Seit 2023 wurden mehrere Projekte auf den Weg gebracht:

  • Im Pilotprojekt „Kiwihof“ konnte von Anfang Oktober 2023 bis Ende April 2024 eine leerstehende Immobilie erfolgreich zwischenbewohnt werden. Ein ehemaliger Winzerhof wurde von vier Personen belebt. Die Dauer der Zwischennutzung wurde hierbei entgegen ursprünglicher Planungen zum beiderseitigen Vorteil verlängert.
  • In einem Projekt in der Herrmann-Sauter Straße wird das Zwischenwohnen in einer Wohnung eines großen Landauer Immobilienunternehmens erfolgreich praktiziert. Geplant ist diese bis voraussichtlich für ein Jahr bis Oktober 2026. Die betreffenden Räumlichkeiten wurden vor der Nutzung von der Leerstandsinitiative teilrenoviert.
  • Seit Herbst 2024 hat eine leerstehende Gewerbeeinheit im Erdgeschoss eines Mehrfamilienhauses eine Nutzung, indem hier durch Vermittlung der Leerstandsinitiative drei junge Therapeutinnen eine Praxis in gut erreichbarer Lage einrichteten. Die Eigentümer profitieren dabei durch eine Aufwertung des Gebäudes und einer gestiegenen Attraktivität für den Verkauf beziehungsweise die Vermietung der übrigen Wohnungen.
  • Der Trifels-Hub, ein historisches dreigeschossiges ehemaliges Wohn- und Gasthaus in zentraler Stadtlage, bildet den mit vielfältigen Nutzungsmöglichkeiten den Vereinsmittelpunkt. Kunstschaffende teilen sich Räume, treffen sich in einer Schreibwerkstatt und bespielen eine Bühne. Darüber hinaus dient das Gebäude als Versammlungsort für Vereine, Selbsthilfegruppen sowie als Veranstaltungsraum für kulturelle Angebote.
  • Das sogenannte Kultur- und Vereinsfenster steht für zwei leerstehende Ladenfläche, die seit Anfang 2025 für mehrere Monate für Kunststudierenden und Vereinen zum Beispiel für die Eventreihe „Landau liest ein Buch“ oder einen Tanzsportclub öffentlichkeitswirksam zur Verfügung gestellt werden.  Ebenso kamen die Kunststudierenden und Vereine in die Position, mitten in der Stadt ihre Inhalte zu präsentieren.

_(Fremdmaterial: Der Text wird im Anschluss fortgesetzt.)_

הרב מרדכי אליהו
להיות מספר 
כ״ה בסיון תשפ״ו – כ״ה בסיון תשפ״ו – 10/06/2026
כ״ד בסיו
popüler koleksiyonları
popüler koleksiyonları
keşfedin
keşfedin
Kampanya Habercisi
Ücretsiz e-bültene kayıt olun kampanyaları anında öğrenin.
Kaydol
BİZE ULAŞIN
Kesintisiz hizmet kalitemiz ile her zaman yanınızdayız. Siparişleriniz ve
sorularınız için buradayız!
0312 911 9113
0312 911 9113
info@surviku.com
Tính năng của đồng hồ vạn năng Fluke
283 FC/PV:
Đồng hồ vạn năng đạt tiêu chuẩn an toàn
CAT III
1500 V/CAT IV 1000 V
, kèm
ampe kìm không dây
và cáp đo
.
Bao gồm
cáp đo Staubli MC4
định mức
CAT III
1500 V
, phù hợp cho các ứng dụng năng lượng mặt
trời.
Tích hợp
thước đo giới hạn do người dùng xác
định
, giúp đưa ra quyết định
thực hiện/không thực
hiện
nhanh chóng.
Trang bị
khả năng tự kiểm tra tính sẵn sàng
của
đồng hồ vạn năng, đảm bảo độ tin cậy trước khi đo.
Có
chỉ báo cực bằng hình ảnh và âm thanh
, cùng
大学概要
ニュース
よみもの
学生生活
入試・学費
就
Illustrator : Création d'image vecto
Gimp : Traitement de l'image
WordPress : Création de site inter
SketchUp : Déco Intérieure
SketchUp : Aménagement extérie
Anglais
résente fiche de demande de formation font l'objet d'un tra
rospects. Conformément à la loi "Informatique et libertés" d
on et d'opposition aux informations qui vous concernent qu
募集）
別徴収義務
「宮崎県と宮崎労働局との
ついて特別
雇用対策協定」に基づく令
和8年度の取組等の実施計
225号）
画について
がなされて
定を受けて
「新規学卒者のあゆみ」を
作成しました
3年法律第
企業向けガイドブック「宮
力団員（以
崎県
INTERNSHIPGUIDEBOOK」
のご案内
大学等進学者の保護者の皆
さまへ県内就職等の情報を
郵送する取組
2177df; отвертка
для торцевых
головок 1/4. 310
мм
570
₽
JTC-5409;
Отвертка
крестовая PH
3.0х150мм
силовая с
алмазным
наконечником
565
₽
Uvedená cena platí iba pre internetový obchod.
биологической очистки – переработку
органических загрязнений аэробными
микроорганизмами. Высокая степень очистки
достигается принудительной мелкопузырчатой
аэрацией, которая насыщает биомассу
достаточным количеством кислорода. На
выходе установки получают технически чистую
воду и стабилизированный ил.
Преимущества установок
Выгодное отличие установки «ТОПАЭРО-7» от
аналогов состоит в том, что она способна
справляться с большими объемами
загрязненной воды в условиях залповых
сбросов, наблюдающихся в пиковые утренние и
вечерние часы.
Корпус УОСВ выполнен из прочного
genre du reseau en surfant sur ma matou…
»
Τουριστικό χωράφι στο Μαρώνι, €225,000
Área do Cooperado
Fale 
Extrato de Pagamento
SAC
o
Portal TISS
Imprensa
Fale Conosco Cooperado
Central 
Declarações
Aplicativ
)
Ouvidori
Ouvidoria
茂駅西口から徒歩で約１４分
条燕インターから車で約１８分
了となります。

Die Landauer Leerstandinitiative e.V. ist Bestandteil eines Bündels von Maßnahmen gegen der Leerstand in der Stadt. Die Stadt Landau ihrerseits mietet mit ihrem Leerstandsprogramm „LeLa – It’s a match“ vorübergehend strukturelle oder absehbare Leerstände an, um diese für neue Nutzerinnen und Nutzer mit attraktiven Konzepten zugänglich zu machen. Sie hat eine Zweckentfremdungsverbotssatzung entwickelt, die am 1. Januar 2024 in Kraft trat. Deren Umsetzung wird von der Landauer Leerstandsinitiative positiv begleitet.